**Provided records**

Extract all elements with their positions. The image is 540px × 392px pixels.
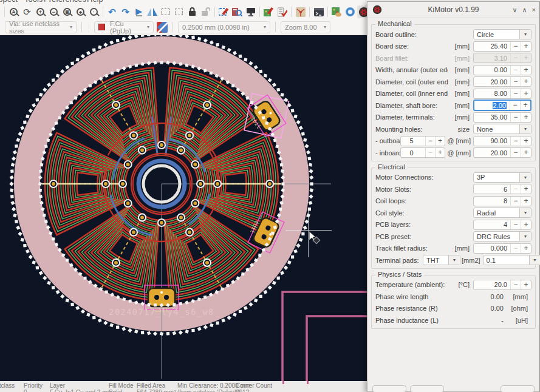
- minus-button[interactable]: −: [510, 89, 521, 98]
- minus-button[interactable]: −: [510, 148, 521, 157]
- minus-button[interactable]: −: [510, 220, 521, 229]
- undo-icon[interactable]: ↶: [106, 5, 118, 18]
- inboard-count-input[interactable]: 0−+: [400, 147, 445, 158]
- terminal-pad-size-select[interactable]: 0.1▾: [483, 255, 540, 265]
- dialog-bottom-button[interactable]: [501, 385, 535, 392]
- motor-slots-input[interactable]: 6−+: [473, 184, 531, 194]
- plus-button[interactable]: +: [521, 280, 531, 289]
- zoom-out-icon[interactable]: −: [47, 5, 60, 18]
- mounting-holes-select[interactable]: None▾: [473, 124, 531, 134]
- pcb-canvas[interactable]: coil coil coil20240717_ly4_s6_w8 Netclas…: [0, 35, 367, 392]
- zoom-select[interactable]: Zoom 8.00 ▾: [281, 21, 330, 33]
- paste-special-icon[interactable]: [173, 5, 185, 18]
- coil-style-select[interactable]: Radial▾: [473, 208, 531, 218]
- motor-connections-select[interactable]: 3P▾: [473, 172, 531, 183]
- board-setup-icon[interactable]: [217, 5, 230, 18]
- status-corner-count: Corner Count2012: [236, 382, 272, 392]
- status-priority: Priority0: [24, 382, 43, 392]
- coil-plugin-icon[interactable]: [344, 5, 357, 18]
- zoom-to-selection-icon[interactable]: ·: [87, 5, 100, 18]
- drc-check-icon[interactable]: [276, 5, 289, 18]
- pcb-layers-input[interactable]: 4−+: [473, 220, 531, 230]
- minus-button[interactable]: −: [425, 137, 435, 146]
- zoom-fit-page-icon[interactable]: ▣: [61, 5, 73, 18]
- menu-inspect[interactable]: spect: [0, 0, 18, 4]
- plus-button[interactable]: +: [521, 148, 531, 157]
- unlock-icon[interactable]: [199, 5, 212, 18]
- minus-button[interactable]: −: [510, 101, 520, 110]
- minus-button[interactable]: −: [510, 113, 521, 122]
- toolbar-separator: [214, 7, 215, 17]
- minus-button[interactable]: −: [510, 77, 521, 86]
- outboard-diameter-input[interactable]: 90.00−+: [473, 136, 531, 146]
- kimotor-dialog: KiMotor v0.1.99 ∨ ∧ × Mechanical Board o…: [367, 1, 540, 392]
- menu-preferences[interactable]: Preferences: [44, 0, 86, 4]
- plus-button[interactable]: +: [435, 148, 445, 157]
- dialog-bottom-button[interactable]: [372, 385, 406, 392]
- dialog-titlebar[interactable]: KiMotor v0.1.99 ∨ ∧ ×: [367, 2, 539, 18]
- zoom-to-objects-icon[interactable]: A: [7, 5, 20, 18]
- toolbar-separator: [89, 22, 89, 32]
- redo-icon[interactable]: ↷: [119, 5, 132, 18]
- minus-button[interactable]: −: [510, 137, 521, 146]
- plus-button[interactable]: +: [521, 77, 531, 86]
- inboard-diameter-input[interactable]: 20.00−+: [473, 147, 531, 158]
- board-size-input[interactable]: 25.40−+: [473, 41, 531, 52]
- plus-button[interactable]: +: [521, 137, 531, 146]
- scripting-console-icon[interactable]: [312, 5, 325, 18]
- menu-tools[interactable]: Tools: [24, 0, 43, 4]
- plus-button[interactable]: +: [521, 220, 531, 229]
- plus-button[interactable]: +: [435, 137, 445, 146]
- plus-button[interactable]: +: [521, 66, 531, 75]
- select-area-icon[interactable]: [159, 5, 172, 18]
- net-inspector-icon[interactable]: [231, 5, 244, 18]
- board-outline-select[interactable]: Circle▾: [473, 29, 531, 39]
- plus-button[interactable]: +: [521, 113, 531, 122]
- phase-inductance-value: -: [440, 317, 508, 324]
- main-toolbar: A ⟳ + − ▣ ◆ · ↶ ↷ ▶: [0, 4, 367, 19]
- plus-button: +: [521, 53, 531, 63]
- edit-board-icon[interactable]: [262, 5, 275, 18]
- track-fillet-radius-input[interactable]: 0.000−+: [473, 243, 531, 254]
- minus-button[interactable]: −: [510, 280, 521, 289]
- layer-select[interactable]: F.Cu (PgUp) ▾: [94, 21, 154, 33]
- maximize-button[interactable]: ∧: [522, 6, 527, 14]
- plus-button[interactable]: +: [521, 244, 531, 253]
- minus-button[interactable]: −: [510, 197, 521, 206]
- annular-width-input[interactable]: 0.00−+: [473, 65, 531, 75]
- refresh-icon[interactable]: ⟳: [21, 5, 33, 18]
- plus-button[interactable]: +: [521, 197, 531, 206]
- minus-button[interactable]: −: [510, 42, 521, 51]
- layer-color-swatch: [98, 24, 105, 30]
- zoom-in-icon[interactable]: +: [34, 5, 47, 18]
- plus-button[interactable]: +: [520, 101, 530, 110]
- close-button[interactable]: ×: [532, 6, 536, 14]
- plus-button[interactable]: +: [521, 184, 531, 194]
- terminals-diameter-input[interactable]: 35.00−+: [473, 112, 531, 123]
- find-icon[interactable]: ▶: [132, 5, 145, 18]
- pcb-preset-select[interactable]: DRC Rules▾: [473, 231, 531, 242]
- coil-outer-diameter-input[interactable]: 20.00−+: [473, 76, 531, 87]
- coil-loops-input[interactable]: 8−+: [473, 196, 531, 206]
- via-size-select[interactable]: Via: use netclass sizes ▾: [5, 21, 77, 33]
- flip-view-icon[interactable]: [146, 5, 159, 18]
- layer-pair-icon[interactable]: [157, 22, 168, 33]
- plugin-manager-icon[interactable]: [330, 5, 343, 18]
- minimize-button[interactable]: ∨: [512, 6, 517, 14]
- grid-select[interactable]: 0.2500 mm (0.0098 in) ▾: [178, 21, 270, 33]
- chevron-down-icon: ▾: [70, 24, 72, 30]
- display-options-icon[interactable]: [244, 5, 257, 18]
- temperature-input[interactable]: 20.0−+: [473, 280, 531, 290]
- terminal-pad-type-select[interactable]: THT▾: [423, 255, 460, 265]
- lock-icon[interactable]: [186, 5, 199, 18]
- ratsnest-icon[interactable]: [294, 5, 307, 18]
- dialog-bottom-button[interactable]: [410, 385, 444, 392]
- shaft-bore-diameter-input[interactable]: 2.00−+: [473, 100, 531, 111]
- plus-button[interactable]: +: [521, 42, 531, 51]
- menu-help[interactable]: Help: [87, 0, 103, 4]
- minus-button: −: [510, 53, 521, 63]
- plus-button[interactable]: +: [521, 89, 531, 98]
- outboard-count-input[interactable]: 5−+: [400, 136, 445, 146]
- coil-inner-diameter-input[interactable]: 8.00−+: [473, 89, 531, 99]
- zoom-fit-objects-icon[interactable]: ◆: [74, 5, 87, 18]
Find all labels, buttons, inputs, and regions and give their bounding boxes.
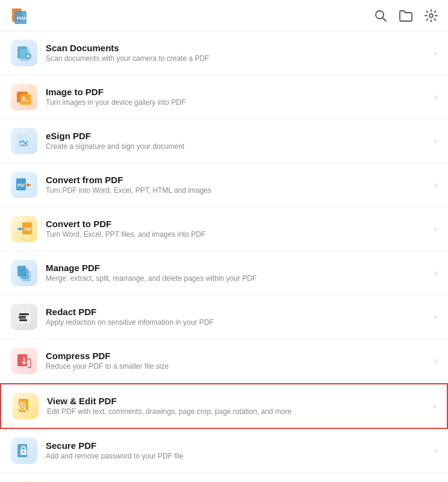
- action-text-esign-pdf: eSign PDF Create a signature and sign yo…: [46, 131, 429, 152]
- action-icon-redact-pdf: [11, 304, 37, 330]
- action-title-convert-to-pdf: Convert to PDF: [46, 219, 429, 229]
- chevron-icon-redact-pdf: ›: [434, 311, 437, 322]
- action-desc-view-edit-pdf: Edit PDF with text, comments, drawings, …: [47, 407, 428, 417]
- chevron-icon-scan-documents: ›: [434, 48, 437, 58]
- action-title-secure-pdf: Secure PDF: [46, 440, 429, 451]
- action-desc-manage-pdf: Merge, extract, split, rearrange, and de…: [46, 274, 429, 284]
- action-text-view-edit-pdf: View & Edit PDF Edit PDF with text, comm…: [47, 396, 428, 417]
- action-item-view-edit-pdf[interactable]: PDF View & Edit PDF Edit PDF with text, …: [0, 383, 448, 429]
- action-item-office-to-image[interactable]: IMG Office to Image Turn Word, Excel and…: [0, 473, 448, 482]
- action-desc-secure-pdf: Add and remove password to your PDF file: [46, 452, 429, 462]
- svg-rect-27: [19, 316, 26, 319]
- action-icon-image-to-pdf: [11, 84, 37, 110]
- chevron-icon-manage-pdf: ›: [434, 268, 437, 278]
- action-desc-redact-pdf: Apply redaction on sensitive information…: [46, 318, 429, 328]
- chevron-icon-secure-pdf: ›: [434, 445, 437, 456]
- action-text-redact-pdf: Redact PDF Apply redaction on sensitive …: [46, 307, 429, 328]
- svg-rect-24: [19, 313, 29, 315]
- action-text-compress-pdf: Compress PDF Reduce your PDF to a smalle…: [46, 351, 429, 372]
- action-item-compress-pdf[interactable]: Compress PDF Reduce your PDF to a smalle…: [0, 339, 448, 383]
- settings-icon[interactable]: [424, 8, 438, 23]
- action-desc-image-to-pdf: Turn images in your device gallery into …: [46, 98, 429, 108]
- action-title-manage-pdf: Manage PDF: [46, 263, 429, 273]
- action-item-image-to-pdf[interactable]: Image to PDF Turn images in your device …: [0, 75, 448, 119]
- header-left: PDF: [10, 5, 31, 27]
- chevron-icon-esign-pdf: ›: [434, 136, 437, 146]
- app-logo[interactable]: PDF: [10, 5, 31, 27]
- action-item-convert-from-pdf[interactable]: PDF Convert from PDF Turn PDF into Word,…: [0, 163, 448, 207]
- action-item-scan-documents[interactable]: Scan Documents Scan documents with your …: [0, 31, 448, 75]
- action-icon-scan-documents: [11, 40, 37, 66]
- svg-text:PDF: PDF: [23, 227, 33, 231]
- action-text-scan-documents: Scan Documents Scan documents with your …: [46, 43, 429, 64]
- svg-text:PDF: PDF: [17, 16, 26, 21]
- action-desc-convert-to-pdf: Turn Word, Excel, PPT files, and images …: [46, 230, 429, 240]
- action-icon-convert-to-pdf: PDF: [11, 216, 37, 242]
- action-item-convert-to-pdf[interactable]: PDF Convert to PDF Turn Word, Excel, PPT…: [0, 207, 448, 251]
- chevron-icon-view-edit-pdf: ›: [433, 401, 436, 412]
- svg-rect-26: [19, 319, 27, 321]
- action-desc-compress-pdf: Reduce your PDF to a smaller file size: [46, 362, 429, 372]
- action-text-secure-pdf: Secure PDF Add and remove password to yo…: [46, 440, 429, 462]
- folder-icon[interactable]: [399, 8, 413, 23]
- svg-point-6: [429, 14, 433, 17]
- action-text-image-to-pdf: Image to PDF Turn images in your device …: [46, 87, 429, 108]
- action-icon-compress-pdf: [11, 348, 37, 374]
- svg-line-5: [383, 17, 387, 21]
- svg-point-36: [23, 451, 25, 453]
- action-item-esign-pdf[interactable]: eSign PDF Create a signature and sign yo…: [0, 119, 448, 163]
- action-title-convert-from-pdf: Convert from PDF: [46, 175, 429, 185]
- svg-rect-28: [17, 354, 27, 366]
- svg-text:PDF: PDF: [20, 401, 26, 404]
- header-icons: [373, 8, 438, 23]
- action-item-manage-pdf[interactable]: Manage PDF Merge, extract, split, rearra…: [0, 251, 448, 295]
- action-title-compress-pdf: Compress PDF: [46, 351, 429, 361]
- action-list: Scan Documents Scan documents with your …: [0, 31, 448, 482]
- action-icon-manage-pdf: [11, 260, 37, 286]
- action-desc-esign-pdf: Create a signature and sign your documen…: [46, 142, 429, 152]
- header: PDF: [0, 0, 448, 31]
- action-text-convert-from-pdf: Convert from PDF Turn PDF into Word, Exc…: [46, 175, 429, 196]
- chevron-icon-convert-from-pdf: ›: [434, 180, 437, 190]
- action-icon-view-edit-pdf: PDF: [12, 393, 39, 419]
- action-title-redact-pdf: Redact PDF: [46, 307, 429, 317]
- action-icon-convert-from-pdf: PDF: [11, 172, 37, 198]
- action-icon-esign-pdf: [11, 128, 37, 154]
- svg-point-31: [21, 405, 23, 408]
- action-desc-convert-from-pdf: Turn PDF into Word, Excel, PPT, HTML and…: [46, 186, 429, 196]
- action-desc-scan-documents: Scan documents with your camera to creat…: [46, 54, 429, 64]
- action-text-convert-to-pdf: Convert to PDF Turn Word, Excel, PPT fil…: [46, 219, 429, 240]
- chevron-icon-compress-pdf: ›: [434, 355, 437, 366]
- chevron-icon-image-to-pdf: ›: [434, 92, 437, 102]
- action-title-esign-pdf: eSign PDF: [46, 131, 429, 141]
- action-title-scan-documents: Scan Documents: [46, 43, 429, 53]
- search-icon[interactable]: [373, 8, 388, 23]
- action-text-manage-pdf: Manage PDF Merge, extract, split, rearra…: [46, 263, 429, 284]
- action-title-image-to-pdf: Image to PDF: [46, 87, 429, 97]
- action-icon-secure-pdf: [11, 437, 37, 464]
- action-item-redact-pdf[interactable]: Redact PDF Apply redaction on sensitive …: [0, 295, 448, 339]
- action-title-view-edit-pdf: View & Edit PDF: [47, 396, 428, 406]
- svg-rect-22: [22, 271, 31, 281]
- action-item-secure-pdf[interactable]: Secure PDF Add and remove password to yo…: [0, 429, 448, 473]
- chevron-icon-convert-to-pdf: ›: [434, 224, 437, 234]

**Requirement**
Across the entries, each line containing the word "compress" is to be counted once; the total alone is to be given.

**Answer**
6